My father is still technically in my life today, but I don’t know if I will ever really let go of this.
I can’t believe my dad, who I thought was the cool kind of guy who would just go out and get a pack of cigarettes and then smoke them, was actually going out to trade Pokémon cards with his dumb non-smoking friends like some weak little nerd.
You think you’d know your own dad, but I guess you can never be too sure.
Years later, he apologized to me about the whole situation (only the lying part??), but I still find it hard to completely forgive him. After all, how can I really trust someone who would lie to me about their hobby of trading Pokémon cards?
Sure, he was only gone for about 30 minutes, but those were 30 minutes that he could have spent with me, or actually getting cigarettes like he said he was going to.
When I tell people about this traumatic event that happened in my life, they usually say things like, “Oh, I thought you were gonna say that he left your family,” or “Wow, your dad likes to trade Pokémon cards? That’s so cool!” or even just “Okay. So?”, but what they don’t seem to understand is that my father lied to me. Maybe because he was embarrassed, maybe because he didn’t want me to take his cards, but it still hurts nonetheless.

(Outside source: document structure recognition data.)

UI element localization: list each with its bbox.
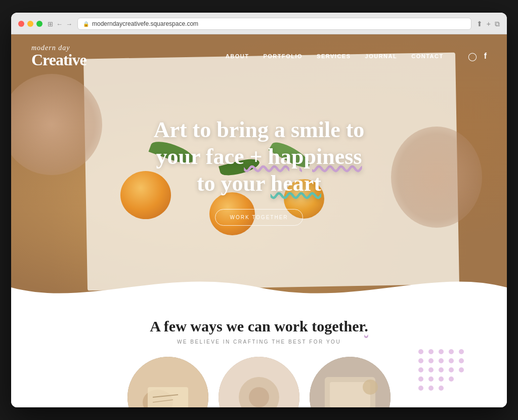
svg-point-23 [428, 367, 434, 372]
nav-services[interactable]: SERVICES [317, 53, 351, 59]
logo-main: Creative [31, 52, 87, 68]
svg-point-20 [449, 358, 454, 363]
browser-chrome: ⊞ ← → 🔒 moderndaycreativefe.squarespace.… [11, 13, 507, 34]
svg-point-13 [428, 349, 434, 354]
bottom-wrapper: A few ways we can work together. WE BELI… [31, 318, 487, 407]
hero-title-heart: heart [271, 171, 321, 196]
svg-point-24 [439, 367, 444, 372]
svg-point-15 [449, 349, 454, 354]
svg-point-32 [428, 386, 434, 391]
svg-point-26 [459, 367, 464, 372]
svg-point-17 [418, 358, 423, 363]
lock-icon: 🔒 [83, 21, 89, 27]
svg-point-27 [418, 376, 423, 382]
hand-right [391, 127, 482, 228]
back-button[interactable]: ← [56, 20, 63, 28]
address-bar[interactable]: 🔒 moderndaycreativefe.squarespace.com [77, 18, 471, 30]
svg-point-14 [439, 349, 444, 354]
maximize-button[interactable] [36, 21, 42, 27]
facebook-icon[interactable]: f [484, 52, 487, 61]
svg-point-31 [418, 386, 423, 391]
svg-point-33 [439, 386, 444, 391]
website-content: modern day Creative ABOUT PORTFOLIO SERV… [11, 34, 507, 407]
svg-point-25 [449, 367, 454, 372]
svg-point-18 [428, 358, 434, 363]
hero-title-toyour: to your [197, 171, 271, 196]
work-together-button[interactable]: WORK TOGETHER [215, 209, 303, 226]
logo[interactable]: modern day Creative [31, 45, 87, 68]
instagram-icon[interactable]: ◯ [468, 52, 477, 61]
nav-portfolio[interactable]: PORTFOLIO [263, 53, 303, 59]
nav-contact[interactable]: CONTACT [411, 53, 443, 59]
forward-button[interactable]: → [66, 20, 72, 28]
traffic-lights [18, 21, 42, 27]
hero-title: Art to bring a smile to your face + happ… [133, 117, 385, 197]
section-title-text: A few ways we can work together [150, 318, 364, 334]
section-subtitle: WE BELIEVE IN CRAFTING THE BEST FOR YOU [31, 339, 487, 345]
sidebar-toggle-icon[interactable]: ⊞ [48, 20, 53, 28]
svg-point-12 [418, 349, 423, 354]
hero-section: modern day Creative ABOUT PORTFOLIO SERV… [11, 34, 507, 298]
close-button[interactable] [18, 21, 24, 27]
hero-content: Art to bring a smile to your face + happ… [133, 117, 385, 226]
share-icon[interactable]: ⬆ [477, 20, 483, 28]
svg-point-16 [459, 349, 464, 354]
svg-point-7 [249, 387, 269, 407]
wave-transition [11, 267, 507, 308]
svg-point-28 [428, 376, 434, 382]
svg-point-30 [449, 376, 454, 382]
svg-point-19 [439, 358, 444, 363]
card-circle-1 [127, 357, 208, 407]
section-title: A few ways we can work together. [31, 318, 487, 335]
bottom-section: A few ways we can work together. WE BELI… [11, 308, 507, 407]
minimize-button[interactable] [27, 21, 33, 27]
hero-title-face: your face [156, 144, 244, 169]
browser-actions: ⬆ + ⧉ [477, 20, 500, 28]
svg-point-29 [439, 376, 444, 382]
main-nav: modern day Creative ABOUT PORTFOLIO SERV… [11, 34, 507, 78]
tabs-icon[interactable]: ⧉ [495, 20, 500, 28]
nav-journal[interactable]: JOURNAL [365, 53, 398, 59]
card-circle-3 [310, 357, 391, 407]
card-circle-2 [219, 357, 299, 407]
url-text: moderndaycreativefe.squarespace.com [92, 20, 198, 27]
nav-links: ABOUT PORTFOLIO SERVICES JOURNAL CONTACT… [226, 52, 487, 61]
hero-title-plus: + happiness [244, 144, 362, 169]
hero-title-line1: Art to bring a smile to [154, 117, 365, 142]
svg-point-22 [418, 367, 423, 372]
dots-decoration [416, 347, 466, 397]
section-title-period: . [364, 318, 368, 334]
browser-window: ⊞ ← → 🔒 moderndaycreativefe.squarespace.… [11, 13, 507, 407]
browser-controls: ⊞ ← → [48, 20, 72, 28]
new-tab-icon[interactable]: + [487, 20, 491, 28]
svg-point-11 [363, 380, 378, 395]
nav-social: ◯ f [468, 52, 487, 61]
svg-point-21 [459, 358, 464, 363]
nav-about[interactable]: ABOUT [226, 53, 249, 59]
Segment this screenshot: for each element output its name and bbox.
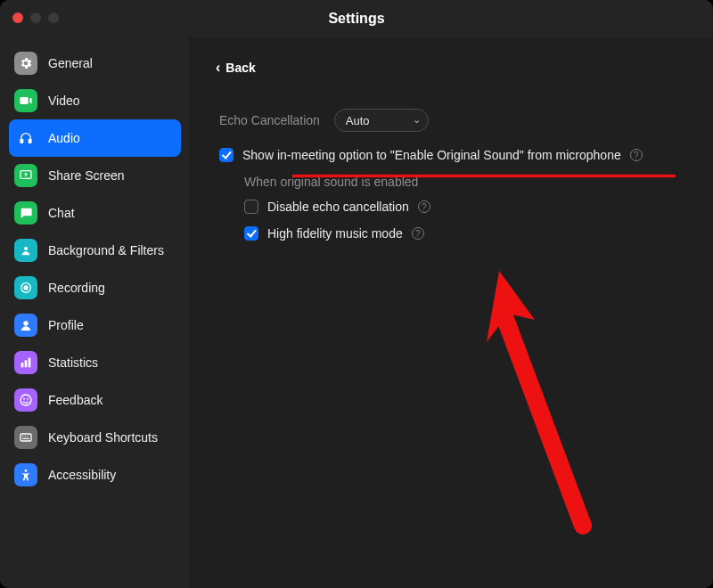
- background-icon: [14, 239, 37, 262]
- sidebar-item-label: Audio: [48, 131, 80, 145]
- help-icon[interactable]: ?: [630, 149, 643, 161]
- sidebar-item-chat[interactable]: Chat: [9, 194, 181, 232]
- sidebar-item-general[interactable]: General: [9, 45, 181, 82]
- window-controls: [12, 12, 59, 23]
- hifi-music-label: High fidelity music mode: [267, 226, 403, 241]
- sidebar-item-label: Share Screen: [48, 168, 125, 183]
- svg-point-12: [27, 398, 29, 400]
- sidebar-item-recording[interactable]: Recording: [9, 269, 181, 306]
- sidebar-item-background-filters[interactable]: Background & Filters: [9, 232, 181, 269]
- sidebar-item-label: General: [48, 56, 93, 70]
- svg-point-6: [23, 321, 28, 325]
- sidebar-item-feedback[interactable]: Feedback: [9, 381, 181, 419]
- sidebar-item-label: Accessibility: [48, 468, 116, 482]
- svg-rect-0: [20, 139, 23, 143]
- svg-point-10: [20, 395, 31, 405]
- back-button[interactable]: ‹ Back: [216, 61, 688, 75]
- echo-cancellation-value: Auto: [346, 114, 370, 127]
- accessibility-icon: [14, 463, 37, 486]
- chevron-down-icon: ⌄: [413, 114, 421, 126]
- sidebar-item-label: Statistics: [48, 355, 98, 370]
- keyboard-icon: [14, 426, 37, 449]
- sidebar-item-label: Recording: [48, 281, 105, 295]
- show-original-sound-row: Show in-meeting option to "Enable Origin…: [219, 148, 688, 162]
- original-sound-subsection: Disable echo cancellation ? High fidelit…: [244, 200, 688, 241]
- svg-point-3: [24, 247, 28, 250]
- content-pane: ‹ Back Echo Cancellation Auto ⌄ Show in-…: [191, 37, 713, 588]
- titlebar: Settings: [0, 0, 713, 37]
- sidebar-item-statistics[interactable]: Statistics: [9, 344, 181, 381]
- minimize-window-button[interactable]: [30, 12, 41, 23]
- headphones-icon: [14, 127, 37, 150]
- disable-echo-label: Disable echo cancellation: [267, 200, 409, 214]
- chat-icon: [14, 201, 37, 225]
- share-screen-icon: [14, 164, 37, 187]
- zoom-window-button[interactable]: [48, 12, 59, 23]
- hifi-music-checkbox[interactable]: [244, 226, 258, 241]
- window-body: General Video Audio Share Screen: [0, 37, 713, 588]
- sidebar-item-profile[interactable]: Profile: [9, 306, 181, 344]
- record-icon: [14, 276, 37, 299]
- help-icon[interactable]: ?: [418, 200, 430, 213]
- sidebar-item-label: Profile: [48, 318, 84, 332]
- disable-echo-checkbox[interactable]: [244, 200, 258, 214]
- svg-rect-7: [21, 363, 24, 367]
- disable-echo-row: Disable echo cancellation ?: [244, 200, 688, 214]
- sidebar-item-label: Background & Filters: [48, 243, 164, 257]
- feedback-icon: [14, 388, 37, 412]
- sidebar-item-keyboard-shortcuts[interactable]: Keyboard Shortcuts: [9, 419, 181, 456]
- chevron-left-icon: ‹: [216, 61, 220, 75]
- sidebar-item-share-screen[interactable]: Share Screen: [9, 157, 181, 194]
- svg-point-5: [24, 286, 28, 290]
- sidebar-item-label: Keyboard Shortcuts: [48, 430, 158, 445]
- svg-point-14: [25, 470, 28, 472]
- sidebar-item-audio[interactable]: Audio: [9, 119, 181, 157]
- back-label: Back: [225, 61, 255, 75]
- svg-rect-13: [20, 434, 31, 441]
- sidebar-item-label: Video: [48, 94, 80, 108]
- video-icon: [14, 89, 37, 112]
- hifi-music-row: High fidelity music mode ?: [244, 226, 688, 241]
- echo-cancellation-label: Echo Cancellation: [219, 113, 320, 127]
- gear-icon: [14, 52, 37, 75]
- svg-rect-9: [29, 358, 31, 368]
- statistics-icon: [14, 351, 37, 374]
- window-title: Settings: [328, 11, 384, 27]
- svg-point-11: [23, 398, 25, 400]
- show-original-sound-checkbox[interactable]: [219, 148, 234, 162]
- echo-cancellation-select[interactable]: Auto ⌄: [334, 109, 429, 132]
- show-original-sound-label: Show in-meeting option to "Enable Origin…: [242, 148, 621, 162]
- annotation-arrow: [485, 267, 610, 535]
- sidebar-item-accessibility[interactable]: Accessibility: [9, 456, 181, 494]
- sidebar-item-label: Feedback: [48, 393, 102, 407]
- annotation-underline: [292, 175, 676, 177]
- echo-cancellation-row: Echo Cancellation Auto ⌄: [219, 109, 688, 132]
- sidebar-item-label: Chat: [48, 206, 75, 220]
- sidebar-item-video[interactable]: Video: [9, 82, 181, 119]
- svg-rect-8: [25, 360, 28, 367]
- sidebar: General Video Audio Share Screen: [0, 37, 191, 588]
- help-icon[interactable]: ?: [412, 227, 424, 240]
- svg-rect-1: [29, 139, 31, 143]
- close-window-button[interactable]: [12, 12, 23, 23]
- settings-window: Settings General Video Audio: [0, 0, 713, 588]
- profile-icon: [14, 314, 37, 337]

No, he didn’t leave for good like some cowardly fathers do, but I can’t help but wonder: Would it have been easier if he had?
Apparently, the answer is “no” and “that’s really offensive” but I’m not convinced.
Today, I’m still working hard to get past it, and while I have made some progress, I admit that I’m not totally able to forgive my dad just yet. I have, however, started trading Pokémon cards, and I totally get the hype now.